阿蘇くまもと臨空キャンパスでは1月23日に、農学部食生命科学科(旧バイオサイエンス学科)の小野政輝教授が今年度で退職されることに伴い、最終講義が行われました。

天然物化学研究室を主宰する小野教授は、33年にわたり天然物化学、有機化学の分野で本学科の教育・研究を牽引してきました。特に生薬や農産物などの植物由来の新規機能性成分に関する研究では優れた成果をあげ、多くの学術論文を発表しています。
「東海大学での教員生活を振り返って」と題した最終講義では、「天然物化学」という研究分野を「ものとり屋」と表現し、「世界ではじめての物質を発見すること」の重要性について語られました。これまで卒業研究生や大学院生、共同研究者らとともに取り組んできた研究内容について、研究の背景や化合物の単離手法を交えながら、わかりやすく解説されました。
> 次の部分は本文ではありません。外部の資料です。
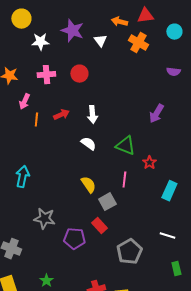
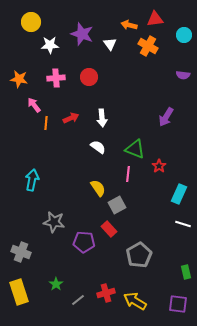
pink arrow: (24, 102) -> (34, 105), turned 119
pink line: (124, 180) -> (128, 174), moved
white line: (167, 236) -> (183, 224), moved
2016年に熊本地震を経験したことより、阿蘇キャンパス、熊本キャンパス、現在の阿蘇くまもと臨空キャンパスにおける教育研究拠点の変遷についても力強く触れられました。
講義の終盤には、研究者・教育者としての歩みを振り返りながら、次世代を担う学生や若い研究者に向けて、チームワークや共同研究の大切さ、研究が思うように進まないときでも気分転換を取り入れながら粘り強く取り組むことの重要性について、熱いメッセージが送られました。
最後には、花束と記念品が贈呈され、集まった教職員や学生、卒業生から、長年の功績に感謝を込めた温かい拍手が贈られました。 なお、本最終講義は学科主催のFD・SD活動の一環として実施され、受講生以外の学生や教職員、卒業生らも参加しました。